Print all of the records below again without a single difference.

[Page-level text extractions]
=======

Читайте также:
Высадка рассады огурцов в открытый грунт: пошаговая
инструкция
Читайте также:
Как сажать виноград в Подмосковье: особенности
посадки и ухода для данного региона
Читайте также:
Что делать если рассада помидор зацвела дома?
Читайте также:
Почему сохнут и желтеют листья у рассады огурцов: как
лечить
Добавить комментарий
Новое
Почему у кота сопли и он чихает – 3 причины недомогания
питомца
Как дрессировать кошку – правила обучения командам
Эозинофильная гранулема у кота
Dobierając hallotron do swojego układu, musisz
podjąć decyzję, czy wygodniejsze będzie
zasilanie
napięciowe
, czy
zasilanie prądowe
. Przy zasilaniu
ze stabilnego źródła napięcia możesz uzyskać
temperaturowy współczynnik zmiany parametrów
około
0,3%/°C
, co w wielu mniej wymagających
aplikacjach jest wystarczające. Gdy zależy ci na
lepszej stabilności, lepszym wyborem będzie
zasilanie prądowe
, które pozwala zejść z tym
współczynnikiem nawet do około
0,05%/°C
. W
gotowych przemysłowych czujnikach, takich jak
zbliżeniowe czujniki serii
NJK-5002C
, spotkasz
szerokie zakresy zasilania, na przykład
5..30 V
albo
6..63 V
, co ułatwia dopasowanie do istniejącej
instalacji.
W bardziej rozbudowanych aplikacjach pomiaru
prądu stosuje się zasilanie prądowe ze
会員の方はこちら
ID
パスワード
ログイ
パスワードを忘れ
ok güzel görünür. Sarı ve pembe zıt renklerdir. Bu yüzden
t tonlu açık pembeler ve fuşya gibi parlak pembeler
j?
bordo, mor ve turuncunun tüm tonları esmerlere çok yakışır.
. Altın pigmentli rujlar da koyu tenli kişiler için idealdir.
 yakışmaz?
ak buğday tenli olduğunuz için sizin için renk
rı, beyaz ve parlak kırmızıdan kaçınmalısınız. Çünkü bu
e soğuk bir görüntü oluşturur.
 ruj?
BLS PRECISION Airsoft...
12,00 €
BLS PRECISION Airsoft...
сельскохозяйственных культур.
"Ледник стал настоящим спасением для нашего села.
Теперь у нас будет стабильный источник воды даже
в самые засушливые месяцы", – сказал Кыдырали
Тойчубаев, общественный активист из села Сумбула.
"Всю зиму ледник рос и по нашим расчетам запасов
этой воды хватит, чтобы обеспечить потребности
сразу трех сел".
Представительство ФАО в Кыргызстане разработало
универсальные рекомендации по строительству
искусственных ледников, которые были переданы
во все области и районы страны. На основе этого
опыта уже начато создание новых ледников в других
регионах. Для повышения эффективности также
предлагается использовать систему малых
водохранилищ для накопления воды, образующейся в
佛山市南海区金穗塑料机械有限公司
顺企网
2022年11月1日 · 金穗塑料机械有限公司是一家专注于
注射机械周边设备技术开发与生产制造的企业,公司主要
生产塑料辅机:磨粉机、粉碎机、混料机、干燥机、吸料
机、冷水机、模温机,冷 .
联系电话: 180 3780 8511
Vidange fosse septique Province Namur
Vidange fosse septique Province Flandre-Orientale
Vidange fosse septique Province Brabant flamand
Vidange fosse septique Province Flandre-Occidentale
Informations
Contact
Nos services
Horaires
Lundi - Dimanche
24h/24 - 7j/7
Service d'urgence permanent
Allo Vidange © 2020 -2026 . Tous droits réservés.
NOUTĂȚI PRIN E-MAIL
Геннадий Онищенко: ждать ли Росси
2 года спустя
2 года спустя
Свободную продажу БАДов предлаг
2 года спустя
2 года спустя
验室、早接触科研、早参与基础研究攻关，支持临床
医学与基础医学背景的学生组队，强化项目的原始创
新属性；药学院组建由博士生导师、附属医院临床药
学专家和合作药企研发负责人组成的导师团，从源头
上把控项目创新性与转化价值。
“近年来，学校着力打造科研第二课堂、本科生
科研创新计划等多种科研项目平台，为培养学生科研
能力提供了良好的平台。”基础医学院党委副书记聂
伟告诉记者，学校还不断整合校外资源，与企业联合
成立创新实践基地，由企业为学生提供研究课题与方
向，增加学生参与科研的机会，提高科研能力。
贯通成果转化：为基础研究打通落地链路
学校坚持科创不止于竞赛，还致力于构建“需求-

=======

**Result for this exercise**
Читайте также:
Высадка рассады огурцов в открытый грунт: пошаговая
инструкция
Читайте также:
Как сажать виноград в Подмосковье: особенности
посадки и ухода для данного региона
Читайте также:
Что делать если рассада помидор зацвела дома?
Читайте также:
Почему сохнут и желтеют листья у рассады огурцов: как
лечить
Добавить комментарий
Новое
Почему у кота сопли и он чихает – 3 причины недомогания
питомца
Как дрессировать кошку – правила обучения командам
Эозинофильная гранулема у кота
Dobierając hallotron do swojego układu, musisz
podjąć decyzję, czy wygodniejsze będzie
zasilanie
napięciowe
, czy
zasilanie prądowe
. Przy zasilaniu
ze stabilnego źródła napięcia możesz uzyskać
temperaturowy współczynnik zmiany parametrów
około
0,3%/°C
, co w wielu mniej wymagających
aplikacjach jest wystarczające. Gdy zależy ci na
lepszej stabilności, lepszym wyborem będzie
zasilanie prądowe
, które pozwala zejść z tym
współczynnikiem nawet do około
0,05%/°C
. W
gotowych przemysłowych czujnikach, takich jak
zbliżeniowe czujniki serii
NJK-5002C
, spotkasz
szerokie zakresy zasilania, na przykład
5..30 V
albo
6..63 V
, co ułatwia dopasowanie do istniejącej
instalacji.
W bardziej rozbudowanych aplikacjach pomiaru
prądu stosuje się zasilanie prądowe ze
会員の方はこちら
ID
パスワード
ログイ
パスワードを忘れ
ok güzel görünür. Sarı ve pembe zıt renklerdir. Bu yüzden
t tonlu açık pembeler ve fuşya gibi parlak pembeler
j?
bordo, mor ve turuncunun tüm tonları esmerlere çok yakışır.
. Altın pigmentli rujlar da koyu tenli kişiler için idealdir.
 yakışmaz?
ak buğday tenli olduğunuz için sizin için renk
rı, beyaz ve parlak kırmızıdan kaçınmalısınız. Çünkü bu
e soğuk bir görüntü oluşturur.
 ruj?
BLS PRECISION Airsoft...
12,00 €
BLS PRECISION Airsoft...
сельскохозяйственных культур.
"Ледник стал настоящим спасением для нашего села.
Теперь у нас будет стабильный источник воды даже
в самые засушливые месяцы", – сказал Кыдырали
Тойчубаев, общественный активист из села Сумбула.
"Всю зиму ледник рос и по нашим расчетам запасов
этой воды хватит, чтобы обеспечить потребности
сразу трех сел".
Представительство ФАО в Кыргызстане разработало
универсальные рекомендации по строительству
искусственных ледников, которые были переданы
во все области и районы страны. На основе этого
опыта уже начато создание новых ледников в других
регионах. Для повышения эффективности также
предлагается использовать систему малых
водохранилищ для накопления воды, образующейся в
佛山市南海区金穗塑料机械有限公司
顺企网
2022年11月1日 · 金穗塑料机械有限公司是一家专注于
注射机械周边设备技术开发与生产制造的企业,公司主要
生产塑料辅机:磨粉机、粉碎机、混料机、干燥机、吸料
机、冷水机、模温机,冷 .
联系电话: 180 3780 8511
Vidange fosse septique Province Namur
Vidange fosse septique Province Flandre-Orientale
Vidange fosse septique Province Brabant flamand
Vidange fosse septique Province Flandre-Occidentale
Informations
Contact
Nos services
Horaires
Lundi - Dimanche
24h/24 - 7j/7
Service d'urgence permanent
Allo Vidange © 2020 -2026 . Tous droits réservés.
NOUTĂȚI PRIN E-MAIL
Геннадий Онищенко: ждать ли Росси
2 года спустя
2 года спустя
Свободную продажу БАДов предлаг
2 года спустя
2 года спустя
验室、早接触科研、早参与基础研究攻关，支持临床
医学与基础医学背景的学生组队，强化项目的原始创
新属性；药学院组建由博士生导师、附属医院临床药
学专家和合作药企研发负责人组成的导师团，从源头
上把控项目创新性与转化价值。
“近年来，学校着力打造科研第二课堂、本科生
科研创新计划等多种科研项目平台，为培养学生科研
能力提供了良好的平台。”基础医学院党委副书记聂
伟告诉记者，学校还不断整合校外资源，与企业联合
成立创新实践基地，由企业为学生提供研究课题与方
向，增加学生参与科研的机会，提高科研能力。
贯通成果转化：为基础研究打通落地链路
学校坚持科创不止于竞赛，还致力于构建“需求-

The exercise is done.